More contagious, new COVID-19 variant found in 33 Countries, 3 U.S. States


The more transmissible, new COVID-19 variant, which was first discovered in the United Kingdom continues to make its way across the world.

Thirty-three countries and at least three U.S. states have reported having cases of the new coronavirus variant called B.1.1.7.

In addition to the United Kingdom, the new COVID-19 variant has been detected in Australia, Belgium, Brazil, Canada, Chile, China, Denmark, Finland, France, Germany, Iceland, India, Ireland, Israel, Italy, Japan, Jordan, Lebanon, Malta, The Netherlands, Norway, Pakistan, Portugal, Singapore, South Korea, Spain, Sweden, Switzerland, Taiwan, Turkey, the United Arab Emirates, and the United States.

The approval of three COVID-19 vaccines from Pfizer, Moderna, and AstraZeneca gave hope to the world. However, the spread of the new and more contagious coronavirus variant brings new threat to countries and peoples’ lives worldwide. People are afraid and worried that the pandemic will continue since health experts do not know if the COVID-19 vaccines are effective against the the B.1.1.7 virus. 

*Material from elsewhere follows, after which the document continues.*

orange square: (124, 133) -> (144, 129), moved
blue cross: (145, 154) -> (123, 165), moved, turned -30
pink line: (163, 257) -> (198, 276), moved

Dr. Henry Walke, incident manager at the Centers for Disease Control and Prevention’s COVID-19 response, said “because the variant spreads more rapidly, they could lead to more cases and put even more strain on our heavily burdened health care systems.”

“We need to be even more vigilant in our prevention measures to slow the spread of COVID-19.”

A number of European countries already prohibited travelers from the United Kingdom to prevent the spread of B.1.1.7. The Philippines and Turkey recently imposed travel bans.

On Friday, Turkey shut its doors to travelers from the UK. Its action was prompted by the fact that it already recorded 15 cases of B.1.1.7 infections.

In the Philippines, authorities expanded its travel bans to include travelers from the United States. This comes after the states of California, Colorado, and Florida reported cases involving the new COVID-19 variant.